* **PROBLEM DETAILS**:
Using the listing below, set down each line from the line containing "AIアロイのビデオを見て「ゲームパフォーマンスと" through the line containing "VentureBeat", both ends included, exactly and with nothing added.

* **RECORDS TO USE**:
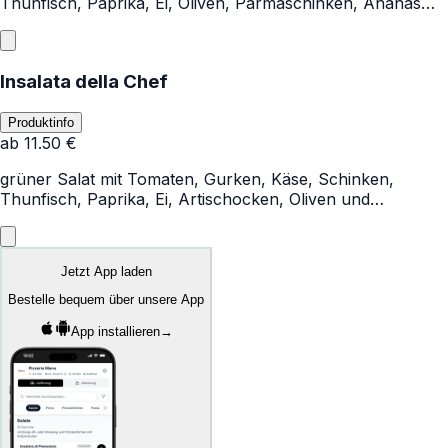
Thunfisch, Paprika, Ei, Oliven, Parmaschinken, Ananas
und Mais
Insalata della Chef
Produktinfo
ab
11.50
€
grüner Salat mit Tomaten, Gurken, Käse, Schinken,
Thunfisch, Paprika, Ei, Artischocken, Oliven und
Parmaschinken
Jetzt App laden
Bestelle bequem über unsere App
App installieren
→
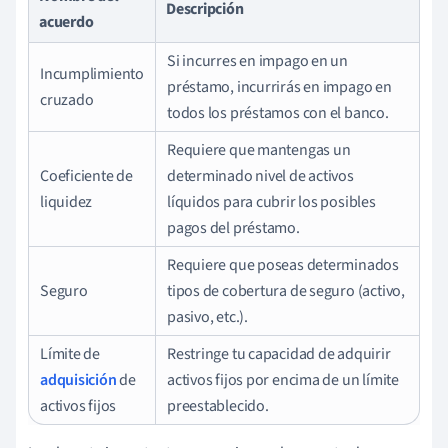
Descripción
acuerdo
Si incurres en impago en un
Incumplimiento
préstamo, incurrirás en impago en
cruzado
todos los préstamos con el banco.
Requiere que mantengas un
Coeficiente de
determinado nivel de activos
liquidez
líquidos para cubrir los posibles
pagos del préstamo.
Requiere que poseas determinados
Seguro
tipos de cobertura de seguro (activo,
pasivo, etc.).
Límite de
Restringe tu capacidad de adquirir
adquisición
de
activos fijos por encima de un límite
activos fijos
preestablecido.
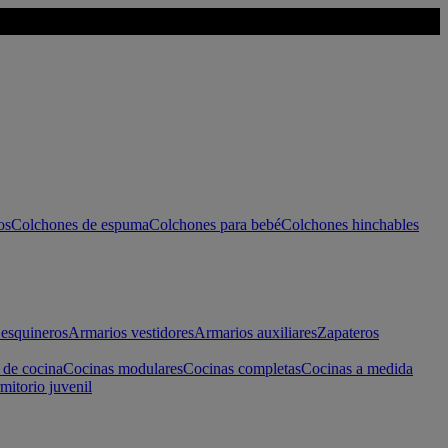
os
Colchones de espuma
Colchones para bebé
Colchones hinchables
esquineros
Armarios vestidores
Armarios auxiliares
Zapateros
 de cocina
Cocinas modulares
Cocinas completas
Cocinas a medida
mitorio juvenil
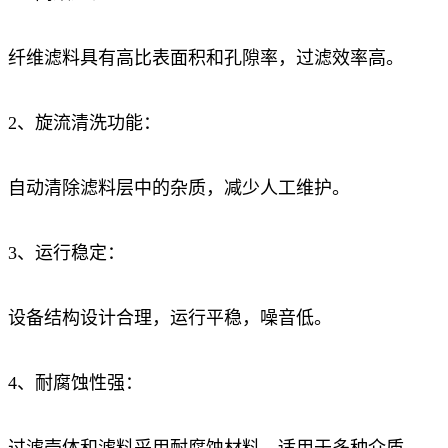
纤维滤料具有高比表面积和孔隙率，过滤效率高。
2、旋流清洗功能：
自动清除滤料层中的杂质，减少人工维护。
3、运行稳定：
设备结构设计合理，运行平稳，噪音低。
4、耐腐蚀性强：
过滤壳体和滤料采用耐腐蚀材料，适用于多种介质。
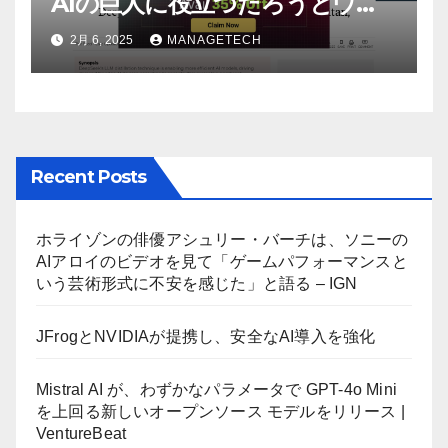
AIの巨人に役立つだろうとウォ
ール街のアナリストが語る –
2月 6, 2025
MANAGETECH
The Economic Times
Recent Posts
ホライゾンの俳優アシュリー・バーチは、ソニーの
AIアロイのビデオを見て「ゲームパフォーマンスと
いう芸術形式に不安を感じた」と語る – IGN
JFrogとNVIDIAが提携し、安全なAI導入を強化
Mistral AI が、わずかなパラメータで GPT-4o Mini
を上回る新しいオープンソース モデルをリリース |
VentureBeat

...

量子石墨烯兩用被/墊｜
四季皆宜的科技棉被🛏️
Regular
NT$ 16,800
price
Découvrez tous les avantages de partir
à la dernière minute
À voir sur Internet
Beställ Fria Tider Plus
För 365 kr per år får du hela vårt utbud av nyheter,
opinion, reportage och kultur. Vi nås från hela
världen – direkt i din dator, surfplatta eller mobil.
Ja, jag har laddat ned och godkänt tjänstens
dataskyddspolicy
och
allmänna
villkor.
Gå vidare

* **ANSWER TO THIS EXERCISE**:
AIアロイのビデオを見て「ゲームパフォーマンスと
いう芸術形式に不安を感じた」と語る – IGN
JFrogとNVIDIAが提携し、安全なAI導入を強化
Mistral AI が、わずかなパラメータで GPT-4o Mini
を上回る新しいオープンソース モデルをリリース |
VentureBeat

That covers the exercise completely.